On the microstructure, mechanical behaviour and damping characteristics of Al–Zn based composites reinforced with martensitic stainless steel (410L) and silicon carbide particulates

Abstract

The microstructural characteristics, mechanical and damping properties of Al–Zn based composites reinforced with 6, 8, and 10 wt% martensitic stainless steel (SS) and 10 wt% silicon carbide (SiC) were investigated. The composites were produced via double stir casting process, and structural assessment was undertaken with the use of scanning electron microscopy (SEM) and X-ray diffraction analysis. The mechanical properties (hardness and tensile properties) and damping behaviour were also evaluated. The microstructures showed well delineated particles varied particle size and dispersion patterns, while the XRD results indicated marginal presence of reaction induced intermetallic phases. Relative to the unreinforced Al–Zn alloy, the hardness, ultimate tensile strength (UTS), specific strength improved with increase in SS wt. % (18%, 26%, 44% for hardness; 33%, 40%, 51% for UTS; and 19%, 28%, 47% for specific strength, for 6, 8, and 10 wt% SS particles, respectively).

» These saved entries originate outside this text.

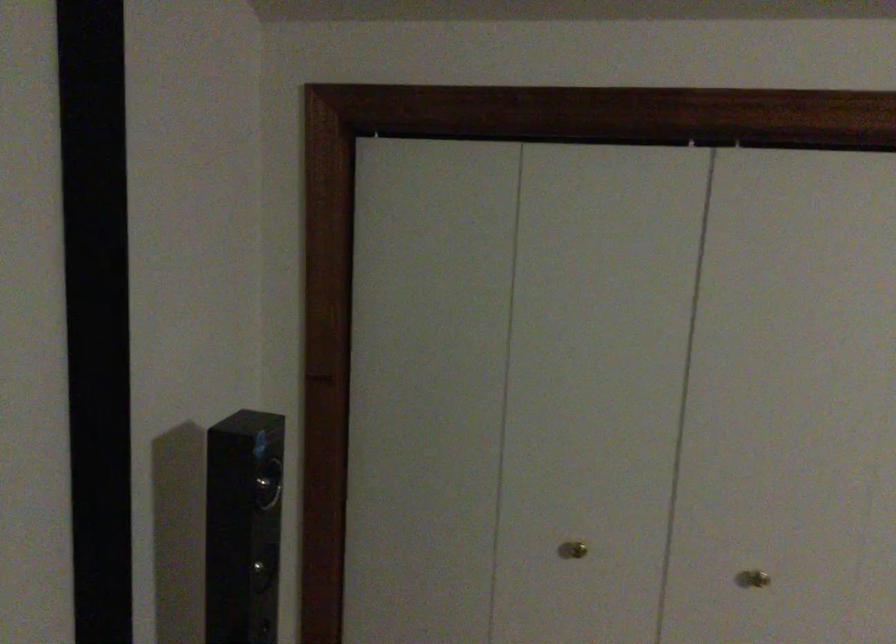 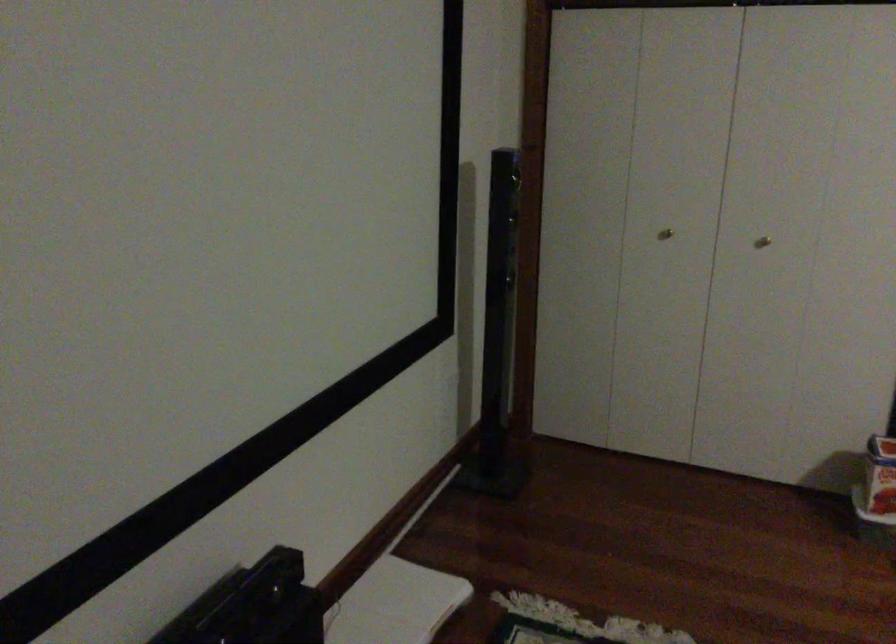 Locate, in the second image, the point that corresponds to point 580,552 in the first image.

(665, 234) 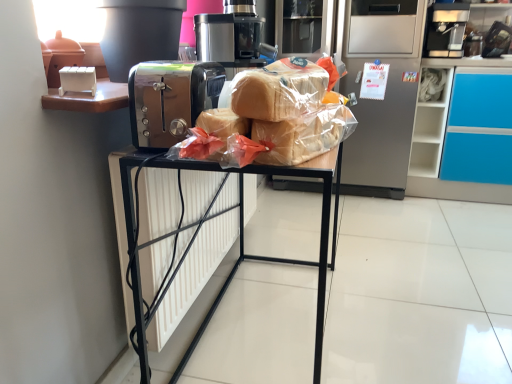 Find the location of a particular element. free space above satin chrome toaster at center (from a real-world perspective) is located at coordinates (187, 64).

Also, all the Al–Zn/SS composite grades had strength and ductility characteristics superior to that of the Al–Zn/SiC composite. Particle and interface strengthening, was linked to the improved strength offered by these grades of composites, while more uniform strain distribution due to the inherent ductile and deformable nature of the SS particles, attested to by the relatively higher signs of dimple fractures; was linked to the superior ductility. The damping capacities of all the Al–Zn based composites were higher than that of the unreinforced Al–Zn alloy, with the inherent damping capacities of constituents, constituent weight proportions, particle/interface mobility sensitivity to temperature, and dislocation damping effects, linked to the variations in damping behaviour exhibited by the Al–Zn based composites.